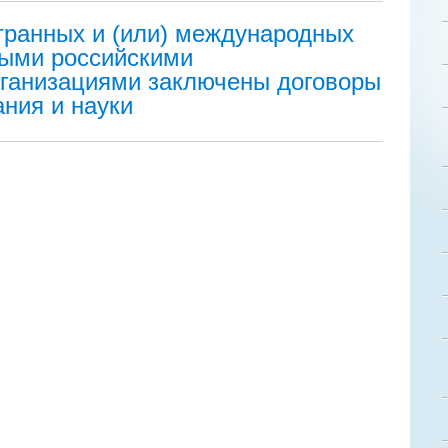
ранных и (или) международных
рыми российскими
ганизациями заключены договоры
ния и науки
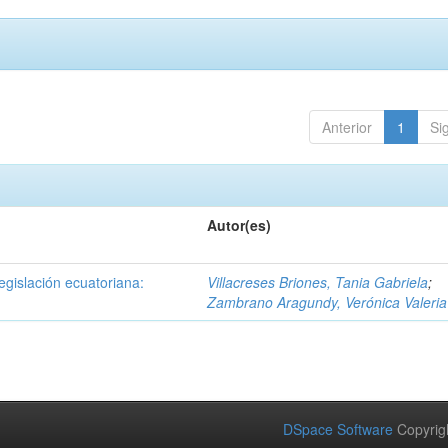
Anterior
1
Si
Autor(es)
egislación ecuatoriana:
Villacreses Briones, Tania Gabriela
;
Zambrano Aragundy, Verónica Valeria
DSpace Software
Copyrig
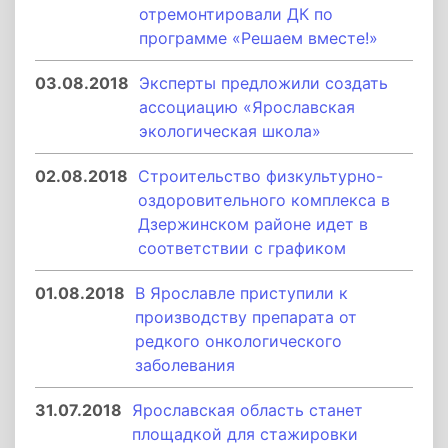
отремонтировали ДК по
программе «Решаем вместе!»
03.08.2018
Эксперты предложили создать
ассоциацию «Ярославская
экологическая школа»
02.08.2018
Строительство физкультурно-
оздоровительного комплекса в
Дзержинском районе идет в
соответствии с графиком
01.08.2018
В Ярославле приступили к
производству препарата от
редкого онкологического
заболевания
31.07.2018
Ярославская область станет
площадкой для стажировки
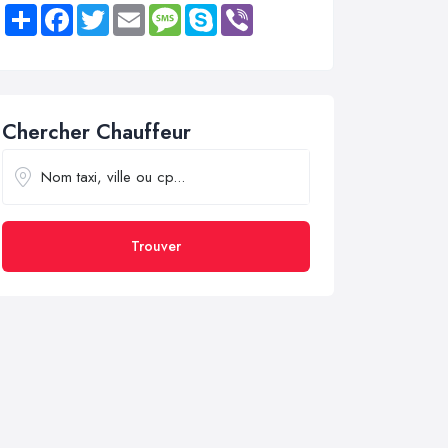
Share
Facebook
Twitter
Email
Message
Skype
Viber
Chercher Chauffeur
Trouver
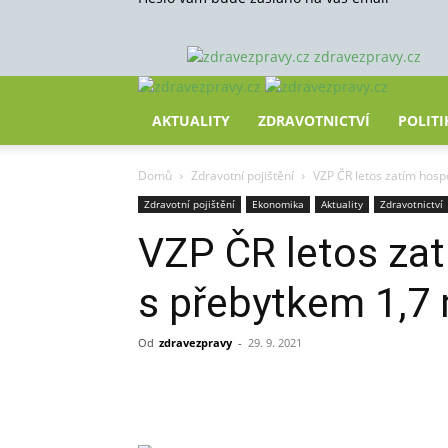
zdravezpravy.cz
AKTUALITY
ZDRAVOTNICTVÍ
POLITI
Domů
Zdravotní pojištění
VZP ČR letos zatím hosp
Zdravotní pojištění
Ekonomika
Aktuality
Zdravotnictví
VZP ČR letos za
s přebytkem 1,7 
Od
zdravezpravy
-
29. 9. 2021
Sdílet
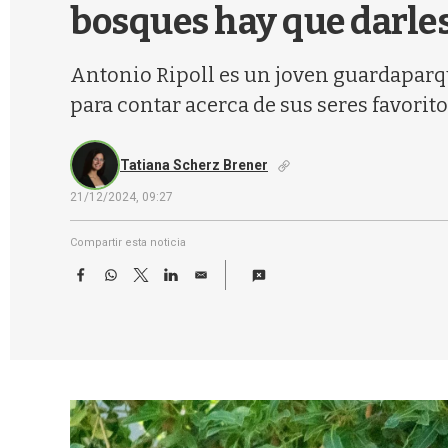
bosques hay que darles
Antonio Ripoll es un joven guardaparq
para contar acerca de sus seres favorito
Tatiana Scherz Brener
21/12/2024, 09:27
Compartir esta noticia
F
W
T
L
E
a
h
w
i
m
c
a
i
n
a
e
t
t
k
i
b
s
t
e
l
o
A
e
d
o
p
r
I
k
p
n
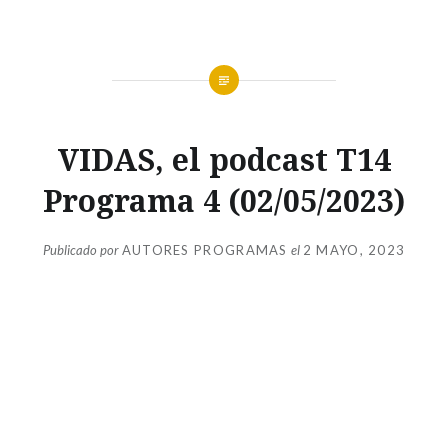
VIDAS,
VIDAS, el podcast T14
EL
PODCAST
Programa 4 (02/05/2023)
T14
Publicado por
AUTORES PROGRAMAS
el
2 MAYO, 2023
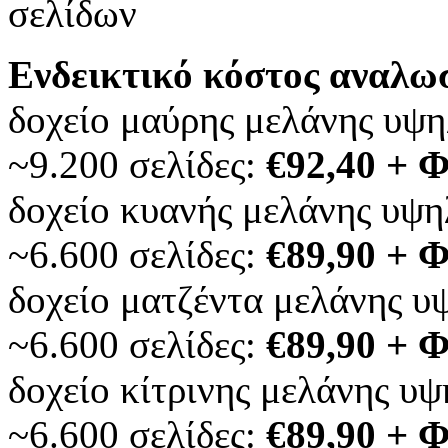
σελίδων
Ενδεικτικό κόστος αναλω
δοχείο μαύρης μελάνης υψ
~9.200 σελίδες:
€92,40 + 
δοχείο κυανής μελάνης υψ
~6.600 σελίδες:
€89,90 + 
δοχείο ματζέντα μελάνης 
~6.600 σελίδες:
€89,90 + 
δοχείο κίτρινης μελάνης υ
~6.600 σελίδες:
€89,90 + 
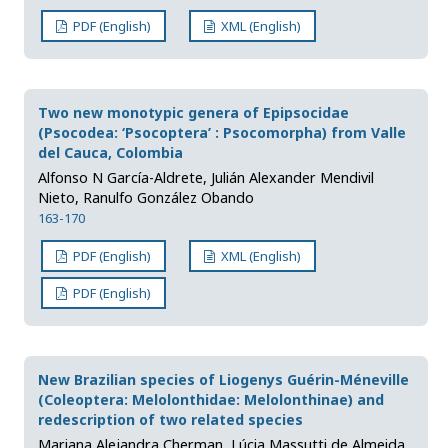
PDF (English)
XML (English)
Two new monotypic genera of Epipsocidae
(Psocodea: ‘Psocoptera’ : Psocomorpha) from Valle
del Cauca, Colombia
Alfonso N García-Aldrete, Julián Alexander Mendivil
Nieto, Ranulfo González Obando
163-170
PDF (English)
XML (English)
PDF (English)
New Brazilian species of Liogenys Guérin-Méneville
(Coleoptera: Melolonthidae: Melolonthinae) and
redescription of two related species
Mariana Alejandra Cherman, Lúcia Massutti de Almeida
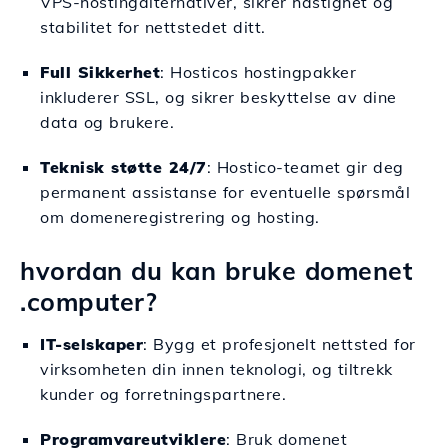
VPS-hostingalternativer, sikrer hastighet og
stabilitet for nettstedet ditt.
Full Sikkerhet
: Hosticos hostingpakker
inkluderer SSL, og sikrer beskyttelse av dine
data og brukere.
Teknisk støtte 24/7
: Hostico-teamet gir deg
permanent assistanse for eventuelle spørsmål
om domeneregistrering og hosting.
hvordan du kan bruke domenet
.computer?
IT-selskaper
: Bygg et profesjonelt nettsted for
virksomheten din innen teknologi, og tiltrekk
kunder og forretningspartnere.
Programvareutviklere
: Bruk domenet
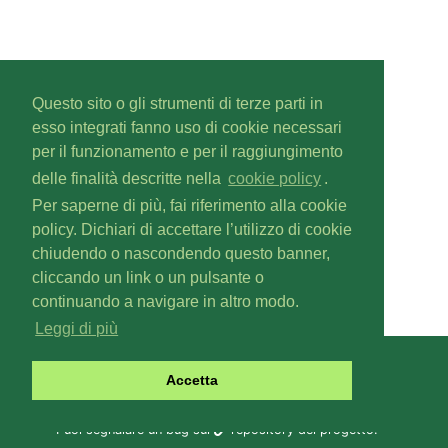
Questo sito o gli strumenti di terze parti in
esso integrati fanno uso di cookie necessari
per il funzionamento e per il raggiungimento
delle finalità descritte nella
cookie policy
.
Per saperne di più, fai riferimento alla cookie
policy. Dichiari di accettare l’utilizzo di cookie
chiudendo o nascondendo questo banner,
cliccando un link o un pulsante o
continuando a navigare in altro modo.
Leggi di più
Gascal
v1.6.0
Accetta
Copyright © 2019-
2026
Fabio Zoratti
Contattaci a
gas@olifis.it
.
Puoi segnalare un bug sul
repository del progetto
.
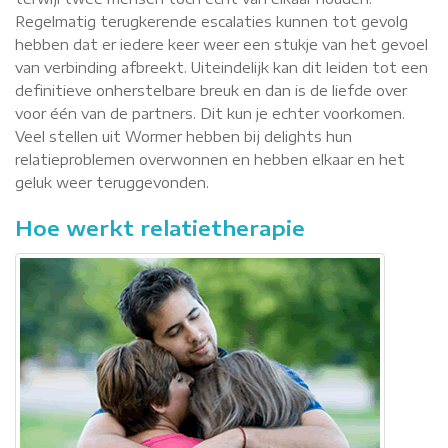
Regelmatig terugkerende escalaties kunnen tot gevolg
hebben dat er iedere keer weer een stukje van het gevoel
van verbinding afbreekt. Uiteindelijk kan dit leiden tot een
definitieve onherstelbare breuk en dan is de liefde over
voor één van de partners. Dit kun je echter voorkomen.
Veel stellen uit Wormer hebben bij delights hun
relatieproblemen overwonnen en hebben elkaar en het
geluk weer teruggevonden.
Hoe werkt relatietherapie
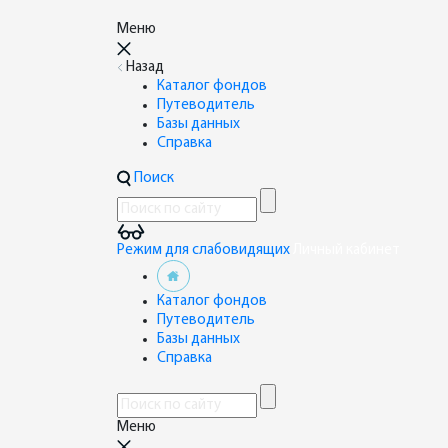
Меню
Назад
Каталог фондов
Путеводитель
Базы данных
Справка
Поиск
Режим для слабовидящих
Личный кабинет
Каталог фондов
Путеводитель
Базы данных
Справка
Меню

+ + +

■ **Directions**
Copy every line above that holds the word "Ярославская".

■ **Written solution**
ассоциацию «Ярославская
Ярославская область станет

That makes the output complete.